Chapter 9

Theo had been exhausted earlier,but after getting across the bridge, finding the barracks, and eating a meal, he’d found a second wind.

Captain Draper had hauled him into her office straight after he’d pushed away from the mess hall table, and he’d decided to tell her the whole story.

He needed assistance, and while he wanted to keep the kidnapping as quiet as possible, he also didn’t want to lie.

The only part he held back was the exact nature of Melodie’s skills.

“You trust her?” Ellen Draper asked. “The woman you want to include in the rescue?”

“She didn’t hesitate to free me from the spell I was under. She did nothing but help me. She’ll be useful when we catch up to the bastard who took the kids.” He laid out his reasoning simply, ticking them off on his fingers.

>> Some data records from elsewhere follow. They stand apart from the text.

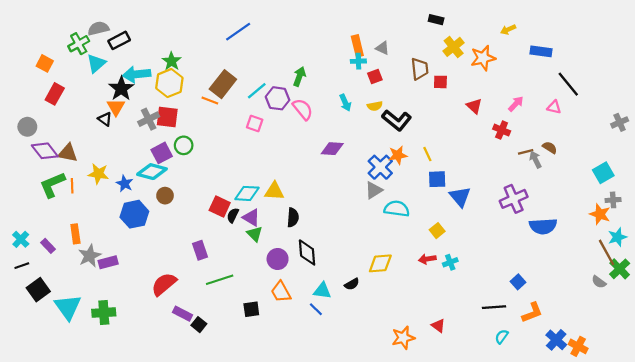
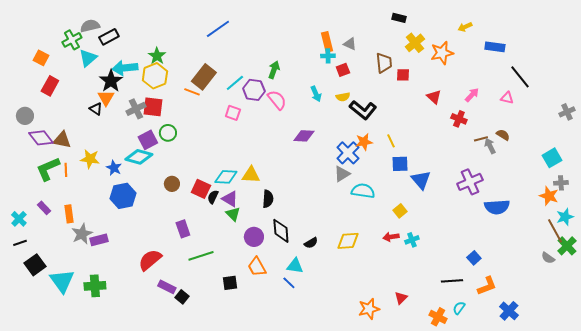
brown circle: (165, 196) -> (172, 184), moved
purple rectangle: (48, 246) -> (44, 208), moved
black semicircle: (352, 284) -> (311, 243), moved
red triangle: (438, 326) -> (401, 298), turned 40
orange cross: (578, 346) -> (438, 317), moved

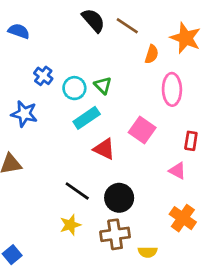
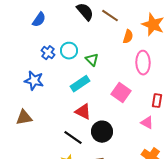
blue semicircle: (19, 31) -> (39, 20), moved, turned 105
cyan circle: (74, 88) -> (69, 51), moved
red triangle: (104, 149) -> (83, 112), moved
black circle: (119, 198) -> (102, 132), moved

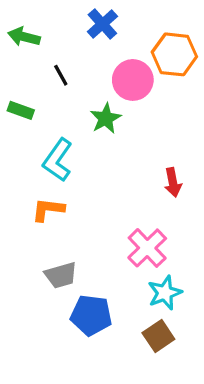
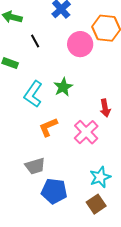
green star: (106, 118) -> (63, 87), moved
orange L-shape: (48, 210) -> (48, 127), moved, turned -30
pink cross: (147, 248) -> (86, 132), moved

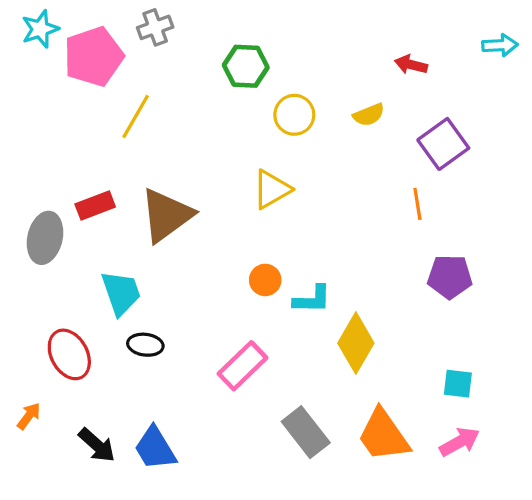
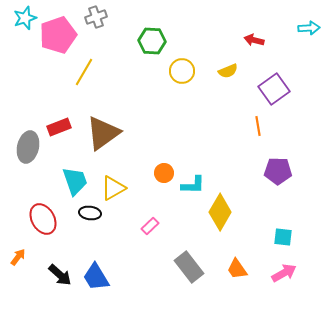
yellow triangle: (272, 189) -> (113, 188), moved
pink rectangle: (243, 366) -> (150, 226), size x0.6
orange trapezoid: (383, 435) -> (237, 269), size x0.6

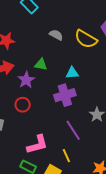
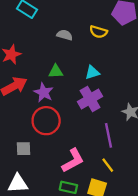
yellow semicircle: (86, 39) -> (98, 32), size x0.7
red circle: (23, 105) -> (46, 121), size x1.6
purple line: (73, 130) -> (108, 135), turned 35

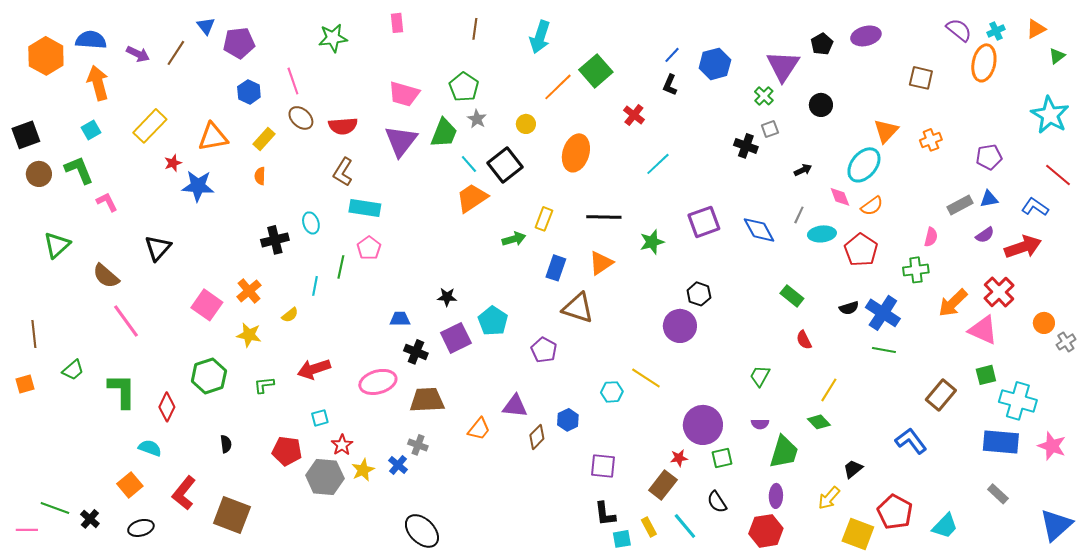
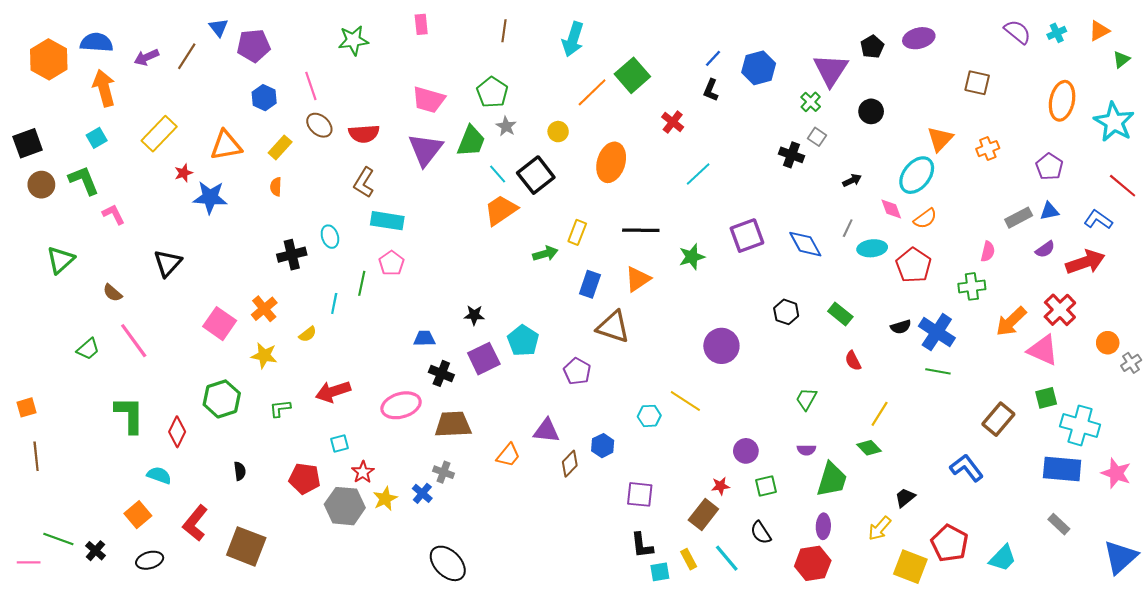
purple arrow: (138, 54) -> (146, 57), turned 130
orange ellipse: (984, 63) -> (1062, 101), moved
gray square: (770, 129) -> (817, 137), turned -36
purple pentagon: (989, 157) -> (1049, 167), turned -30
brown semicircle: (106, 276) -> (112, 293), size x0.7
black hexagon: (699, 294) -> (786, 312), moved
brown line: (34, 334) -> (36, 456), moved
green trapezoid: (73, 370) -> (88, 349), moved
purple circle: (703, 425) -> (746, 451), size x0.6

“And she says the merchant who took you from your abductor might know where he went?”

“She thinks he knows more than he is prepared to admit. And right now, he’s our best lead.” Theo hoped she was right, because otherwise, they were just stumbling around the vast forests of Grimwalt with no direction.

Draper gave a slow nod. “All right. I’ll approve the expenses for her. You say the general has gone back to Ta-lin to raise the alarm?”

“Yes. The commander and the queen are in residence there. That’s why the princess was allowed to come on the training run.”

“Shit.” Draper shook her head. “What a mess.”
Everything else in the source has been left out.